Once the Heller decision was filed, a number of challenges to various ordinances limiting or banning firearms were made. The Second Circuit Court of Appeals, in a decision signed by now-Justice Sotomayor, held that the Second Amendment did not apply to the states. The Ninth Circuit, in a decision which has been referred for en banc review (which is on hold pending the word from the Supremes in McDonald), held that the Second Amendment did apply to the states, as it dealt with a fundamental right (I talked about it here).

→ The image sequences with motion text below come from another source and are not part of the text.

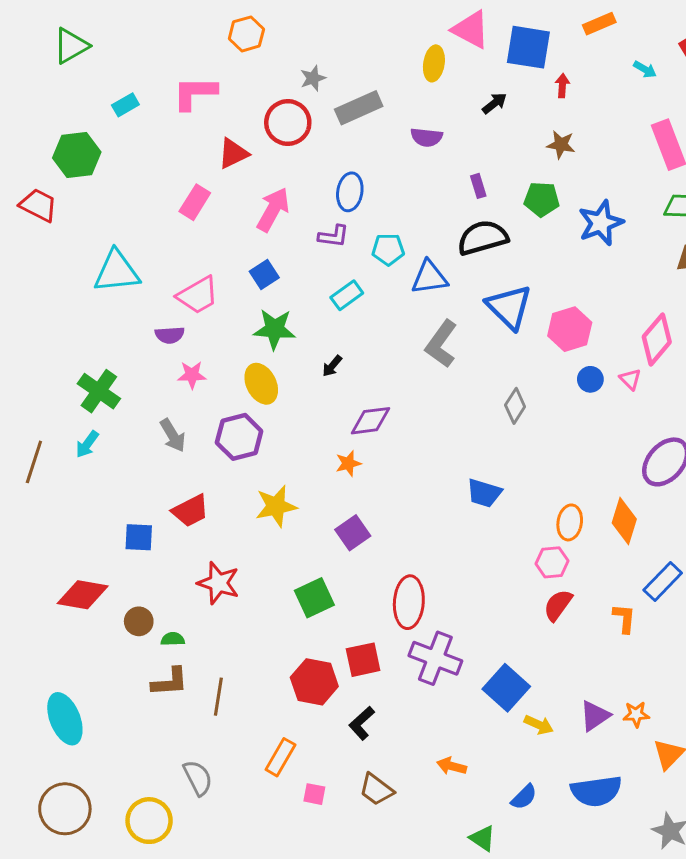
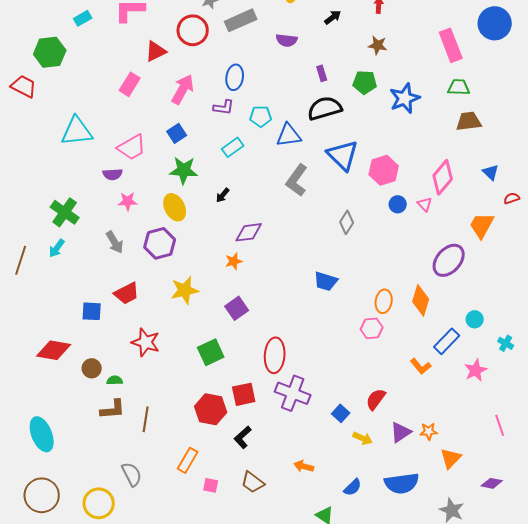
red semicircle: (558, 605) -> (376, 399), moved
orange L-shape: (624, 618) -> (421, 366), turned 135
blue square: (506, 688) -> (341, 413), size x0.6

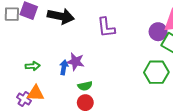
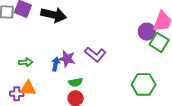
purple L-shape: (106, 27) -> (95, 54), moved, turned -45
green hexagon: (156, 72) -> (144, 84), moved
purple cross: (24, 99) -> (17, 94), turned -32

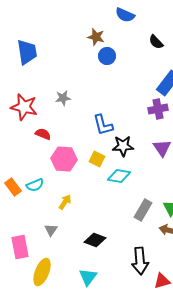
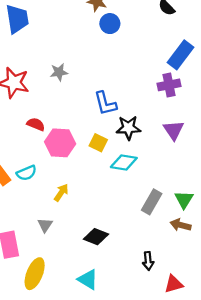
red semicircle: (43, 134) -> (36, 124), moved
black arrow: (140, 261) -> (148, 261), size x0.6
cyan triangle: (88, 277) -> (88, 279), turned -36

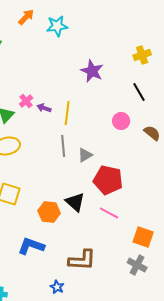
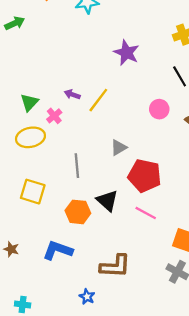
pink cross: (26, 101) -> (54, 116), moved
yellow line: (67, 113) -> (98, 100), turned 30
gray line: (63, 146) -> (77, 166), moved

Right now, the decision only appears to be available as a 214 page pdf. So, most importantly, the Supreme Court has ruled that the Second Amendment does prohibit state and local governments from restricting the right to keep and bear arms (too much). The decision is 5-4, with the Opinion of the Court written by Justice Alito and Justice Thomas concurring in part and concurring in the judgment. Justice Stevens dissented (no surprise) and Justice Breyer dissented, joined by Justices Ginsburg and Sotomayor (not really a surprise, either). Lots of meat there, lots to read. I'm sure scholars of Con law are working on analyses right now. In the meantime, the Sullivan Act's progeny are going to cost lots of cities and towns lots of money.
For further reading, but less than the 214 pages of the McDonald decision, Wikipedia has a pretty comprehensive article on the Second Amendment and Court decisions which I'm sure someone is updating right now.
Well, having read the opinion of the Court, the concurrences, and one dissent, I'll add a couple of things.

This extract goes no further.